ACTION ITEM:
Show every line below where "características" can be found.
*** DATA SUPPLIED
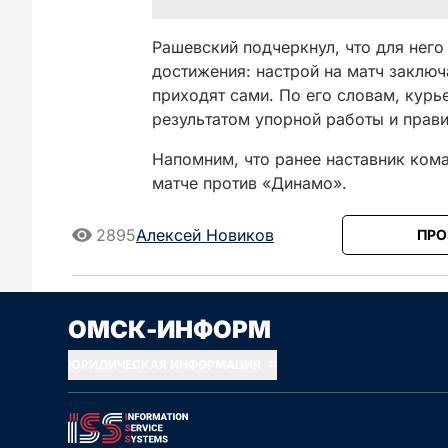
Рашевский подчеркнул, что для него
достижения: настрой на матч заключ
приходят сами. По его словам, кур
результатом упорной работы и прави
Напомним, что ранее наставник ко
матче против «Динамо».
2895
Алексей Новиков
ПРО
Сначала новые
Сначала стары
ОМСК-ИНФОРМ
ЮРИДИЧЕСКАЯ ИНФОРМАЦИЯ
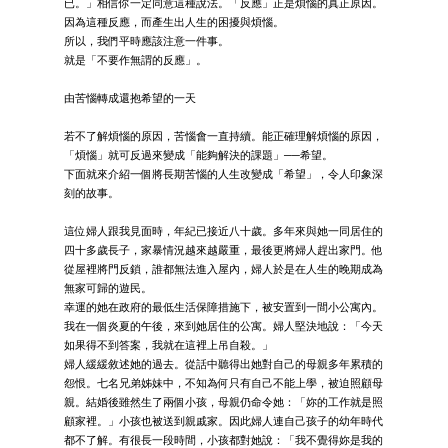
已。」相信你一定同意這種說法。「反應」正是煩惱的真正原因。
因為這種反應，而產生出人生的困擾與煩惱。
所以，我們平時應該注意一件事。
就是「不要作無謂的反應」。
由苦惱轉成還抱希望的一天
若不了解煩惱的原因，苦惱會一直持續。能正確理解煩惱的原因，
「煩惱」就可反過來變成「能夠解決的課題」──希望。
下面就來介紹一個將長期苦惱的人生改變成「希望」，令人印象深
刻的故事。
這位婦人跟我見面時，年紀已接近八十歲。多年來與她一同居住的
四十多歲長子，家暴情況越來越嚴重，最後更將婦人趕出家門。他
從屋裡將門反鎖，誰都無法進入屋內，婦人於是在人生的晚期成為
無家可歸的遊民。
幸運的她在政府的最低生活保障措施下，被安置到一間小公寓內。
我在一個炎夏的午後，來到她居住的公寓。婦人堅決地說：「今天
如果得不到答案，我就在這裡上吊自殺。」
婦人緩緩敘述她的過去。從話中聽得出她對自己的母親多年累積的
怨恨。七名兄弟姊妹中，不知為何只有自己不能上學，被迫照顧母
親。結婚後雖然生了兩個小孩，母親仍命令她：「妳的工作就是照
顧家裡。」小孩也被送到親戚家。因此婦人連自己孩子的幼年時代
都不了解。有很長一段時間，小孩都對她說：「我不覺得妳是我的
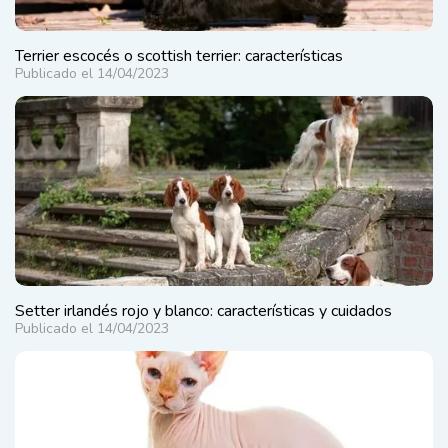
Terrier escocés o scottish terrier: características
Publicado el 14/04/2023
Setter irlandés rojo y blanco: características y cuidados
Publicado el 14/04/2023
******
FINAL ANSWER:
Terrier escocés o scottish terrier: características
Setter irlandés rojo y blanco: características y cuidados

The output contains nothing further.